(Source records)

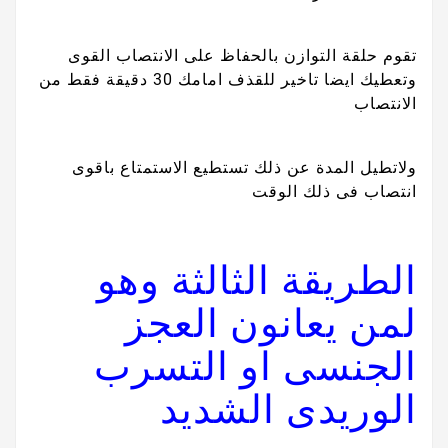
تقوم حلقة التوازن بالحفاظ على الانتصاب القوى
وتعطيك ايضا تاخير للقذف امامك 30 دقيقة فقط من
الانتصاب
ولاتطيل المدة عن ذلك تستطيع الاستمتاع باقوى
انتصاب فى ذلك الوقت
الطريقة الثالثة وهو
لمن يعانون العجز
الجنسى او التسرب
الوريدى الشديد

What you have to do: Give back each entry verbatim but drop its pictures.

Written response:
تقوم حلقة التوازن بالحفاظ على الانتصاب القوى
وتعطيك ايضا تاخير للقذف امامك 30 دقيقة فقط من
الانتصاب
ولاتطيل المدة عن ذلك تستطيع الاستمتاع باقوى
انتصاب فى ذلك الوقت
الطريقة الثالثة وهو
لمن يعانون العجز
الجنسى او التسرب
الوريدى الشديد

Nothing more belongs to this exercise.